§ WORK REQUEST: Find the line that contains "労働関係の相談窓口 (147, 2341)" in the entries below. Output it and each later line exactly, and nothing else.

Stored items
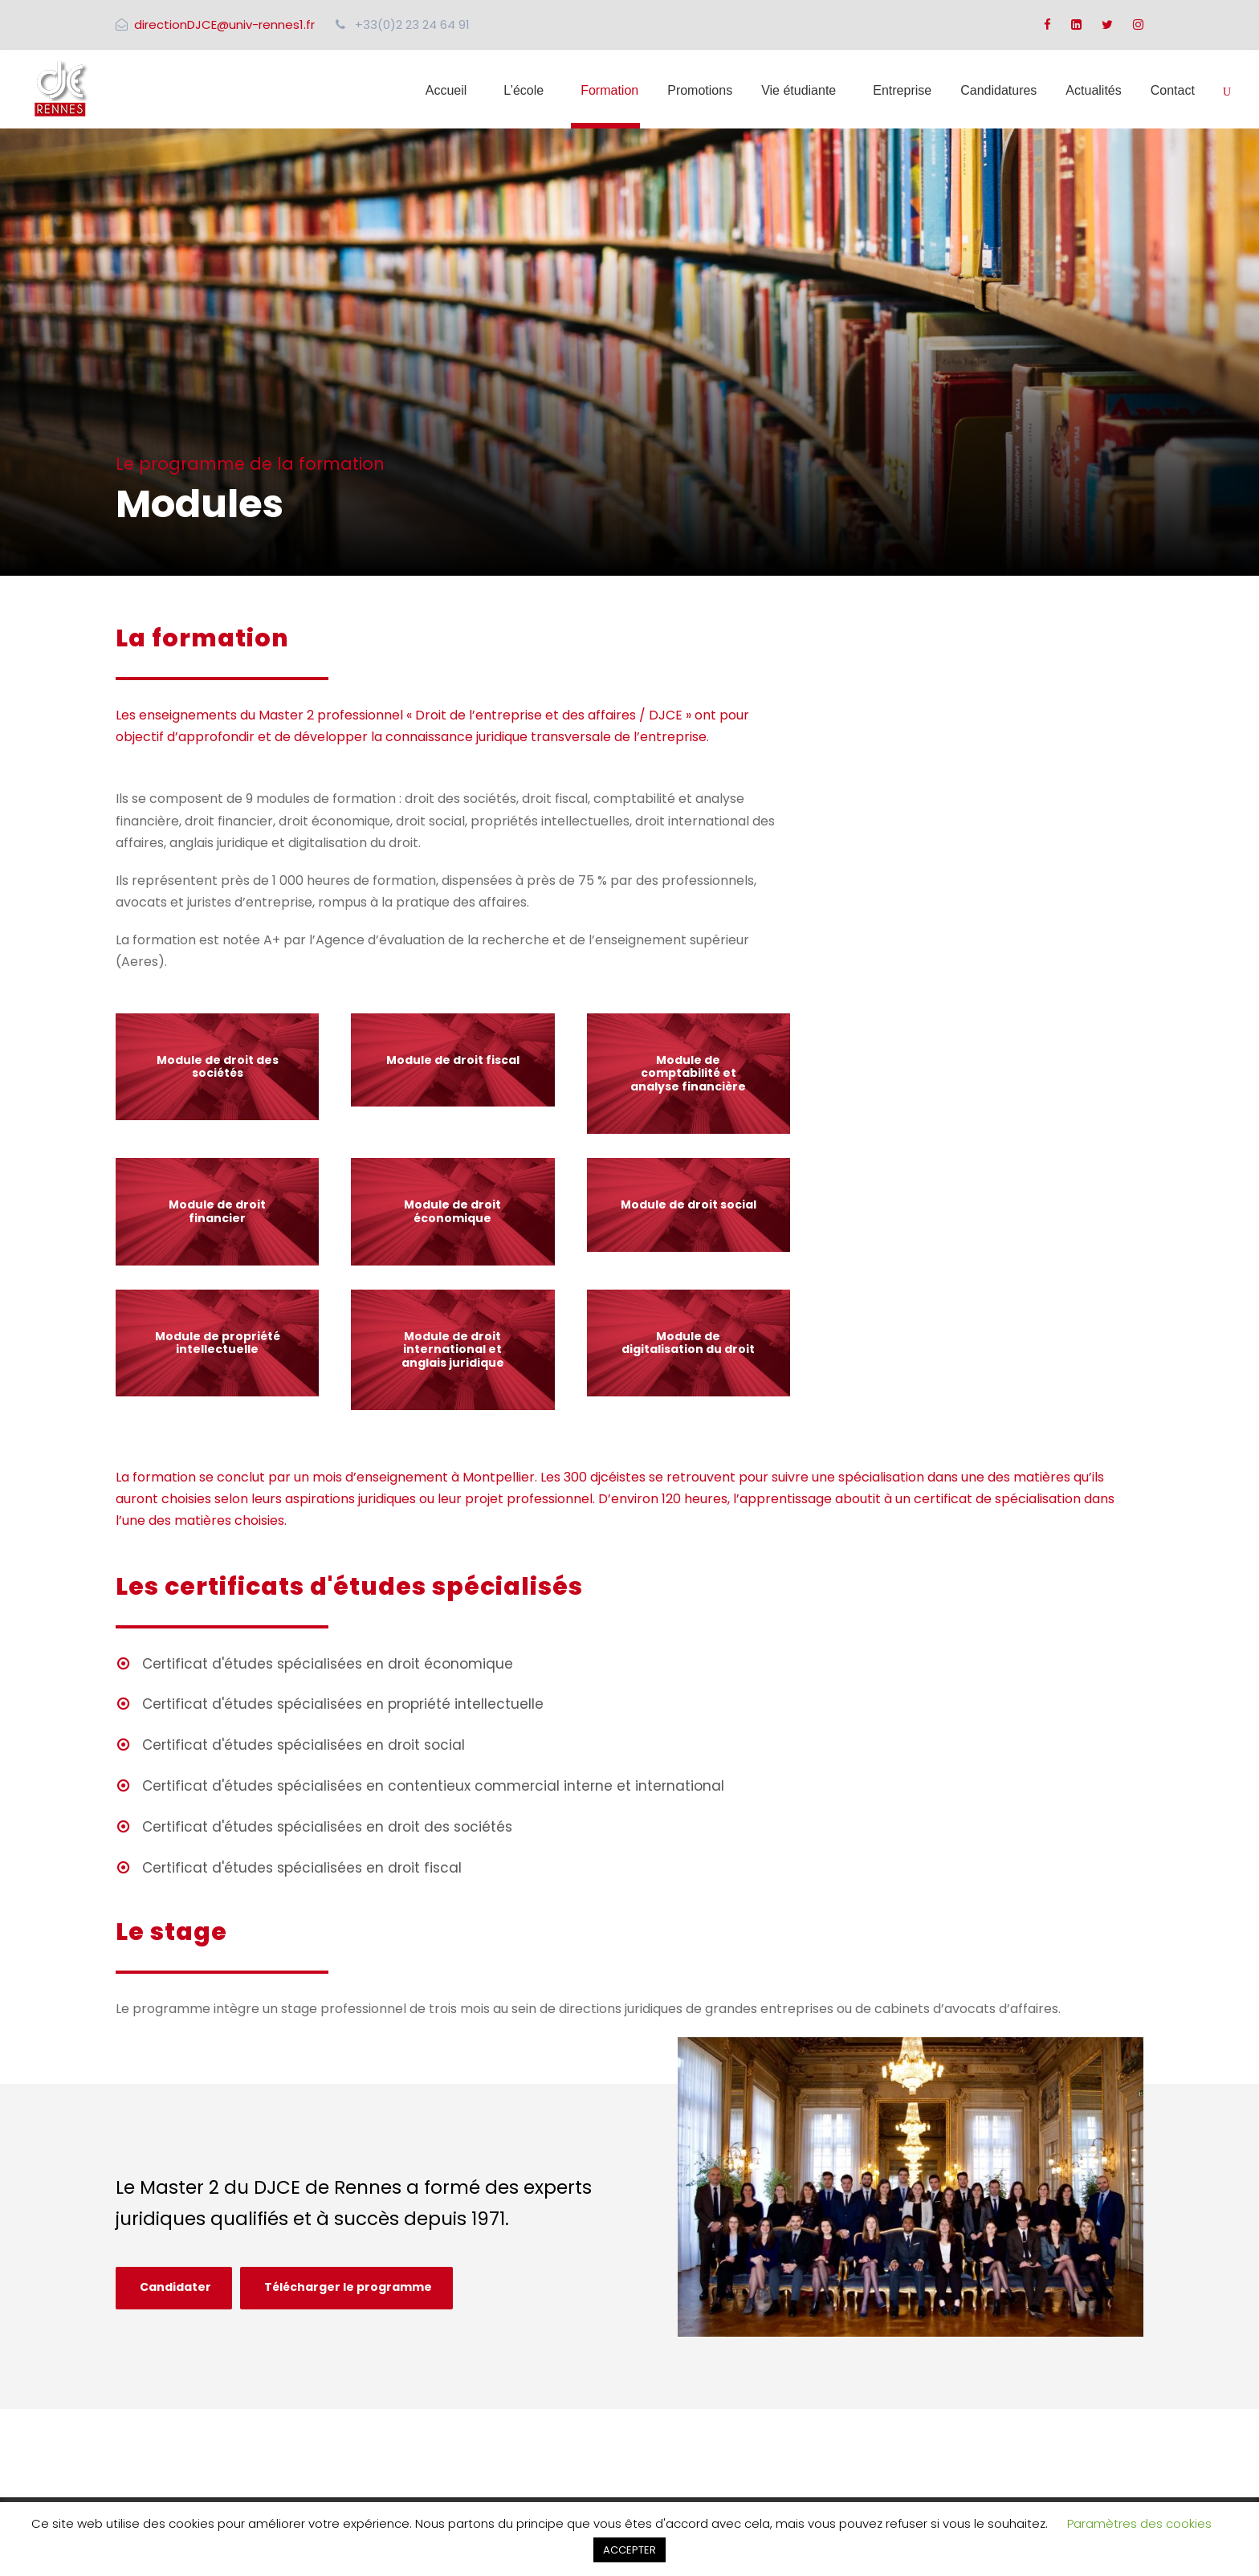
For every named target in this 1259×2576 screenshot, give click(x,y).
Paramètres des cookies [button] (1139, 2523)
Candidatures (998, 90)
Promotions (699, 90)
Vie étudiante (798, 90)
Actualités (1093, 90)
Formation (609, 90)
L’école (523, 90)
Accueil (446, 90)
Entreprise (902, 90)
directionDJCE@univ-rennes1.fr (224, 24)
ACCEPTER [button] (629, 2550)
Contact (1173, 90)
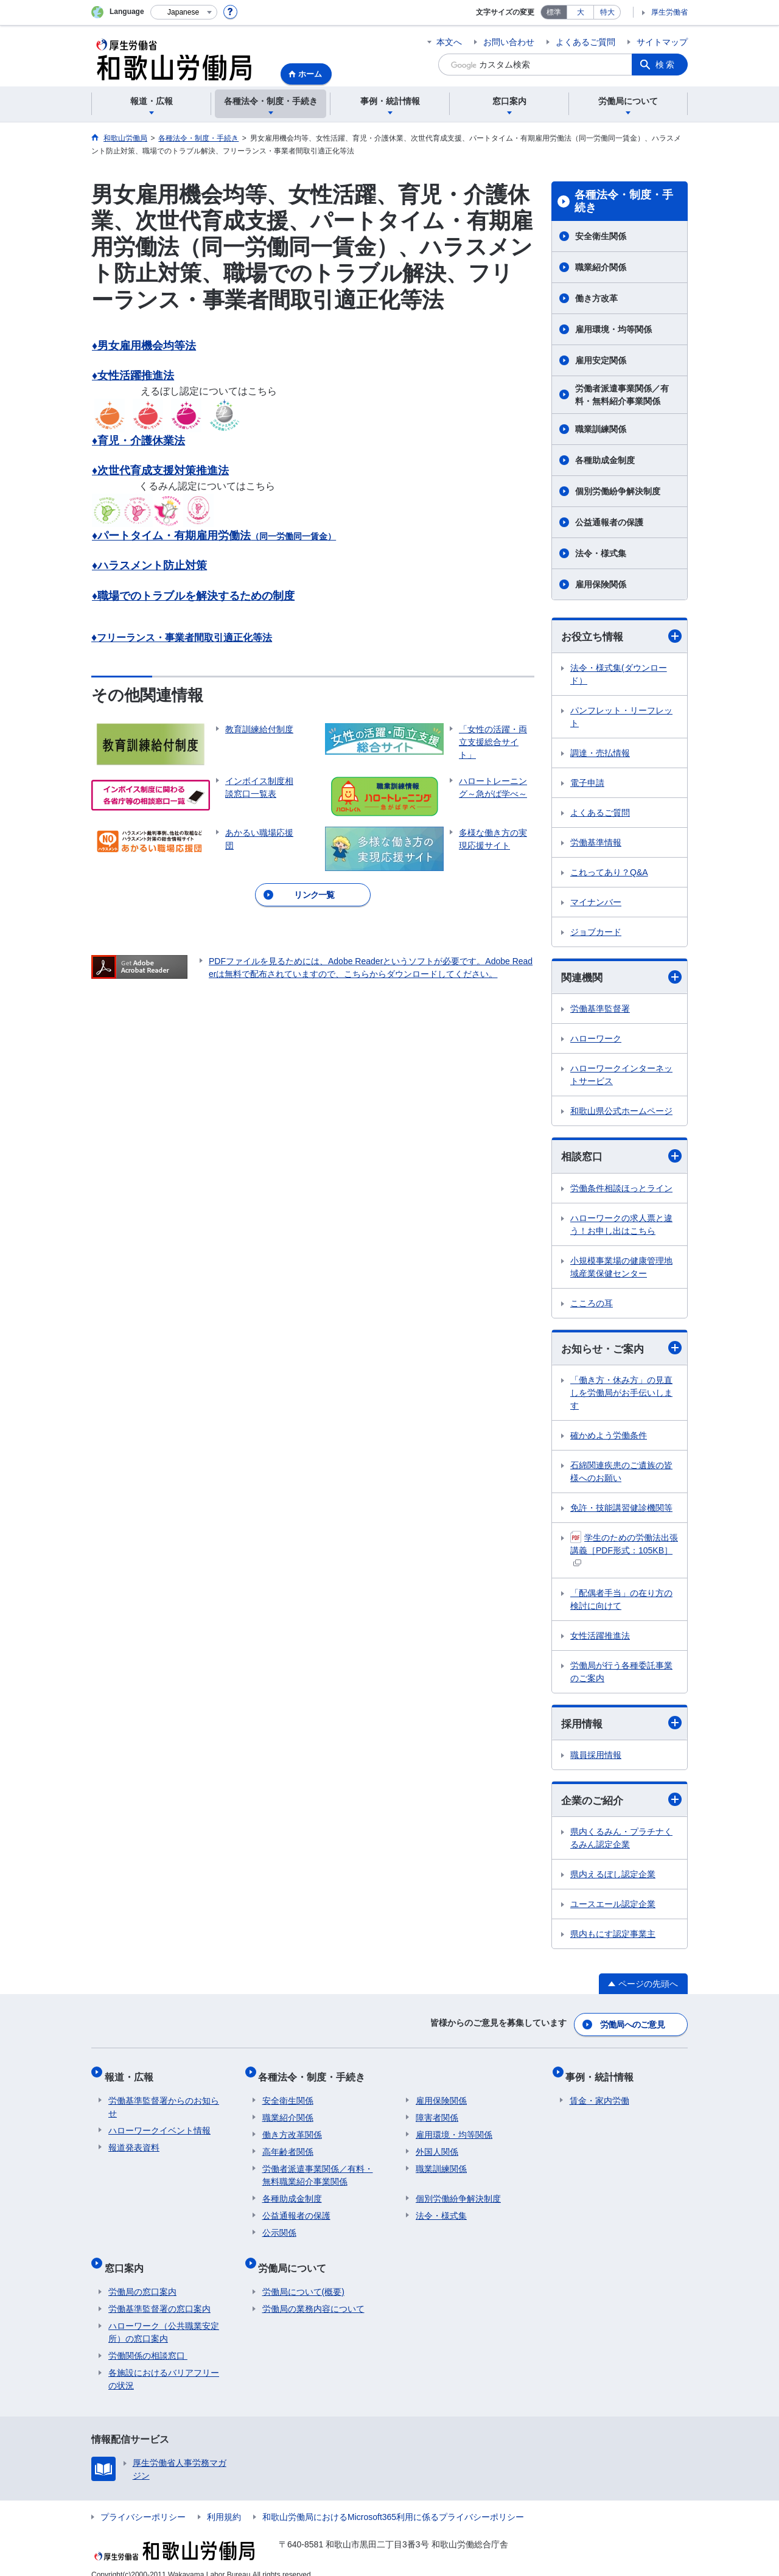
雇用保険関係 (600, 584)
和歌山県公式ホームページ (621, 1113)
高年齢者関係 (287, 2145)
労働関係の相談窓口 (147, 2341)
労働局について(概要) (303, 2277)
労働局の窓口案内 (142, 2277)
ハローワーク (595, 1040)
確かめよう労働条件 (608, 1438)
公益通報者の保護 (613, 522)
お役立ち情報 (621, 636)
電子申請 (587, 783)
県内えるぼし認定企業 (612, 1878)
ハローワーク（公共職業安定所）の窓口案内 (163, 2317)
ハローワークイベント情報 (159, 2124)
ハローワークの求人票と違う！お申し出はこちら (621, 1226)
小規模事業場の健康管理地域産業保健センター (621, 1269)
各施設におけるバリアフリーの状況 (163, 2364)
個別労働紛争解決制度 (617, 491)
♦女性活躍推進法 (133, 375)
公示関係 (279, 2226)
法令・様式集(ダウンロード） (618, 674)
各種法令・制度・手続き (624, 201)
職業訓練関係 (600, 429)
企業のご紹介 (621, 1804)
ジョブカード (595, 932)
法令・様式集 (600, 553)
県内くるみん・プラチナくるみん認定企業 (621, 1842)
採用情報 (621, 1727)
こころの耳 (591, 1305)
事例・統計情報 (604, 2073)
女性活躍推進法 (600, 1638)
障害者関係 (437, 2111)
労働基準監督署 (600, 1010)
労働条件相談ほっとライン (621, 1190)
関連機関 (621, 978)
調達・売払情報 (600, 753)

§ SOLUTION TO THIS PROBLEM:
労働関係の相談窓口 (147, 2341)
労働局について(概要) (303, 2277)
労働局の窓口案内 (142, 2277)
ハローワーク (595, 1040)
確かめよう労働条件 (608, 1438)
公益通報者の保護 (613, 522)
お役立ち情報 (621, 636)
電子申請 (587, 783)
県内えるぼし認定企業 (612, 1878)
ハローワーク（公共職業安定所）の窓口案内 (163, 2317)
ハローワークイベント情報 (159, 2124)
ハローワークの求人票と違う！お申し出はこちら (621, 1226)
小規模事業場の健康管理地域産業保健センター (621, 1269)
各施設におけるバリアフリーの状況 (163, 2364)
個別労働紛争解決制度 (617, 491)
♦女性活躍推進法 (133, 375)
公示関係 (279, 2226)
法令・様式集(ダウンロード） (618, 674)
各種法令・制度・手続き (624, 201)
職業訓練関係 (600, 429)
企業のご紹介 (621, 1804)
ジョブカード (595, 932)
法令・様式集 (600, 553)
県内くるみん・プラチナくるみん認定企業 (621, 1842)
採用情報 (621, 1727)
こころの耳 (591, 1305)
事例・統計情報 (604, 2073)
女性活躍推進法 (600, 1638)
障害者関係 (437, 2111)
労働基準監督署 (600, 1010)
労働条件相談ほっとライン (621, 1190)
関連機関 (621, 978)
調達・売払情報 (600, 753)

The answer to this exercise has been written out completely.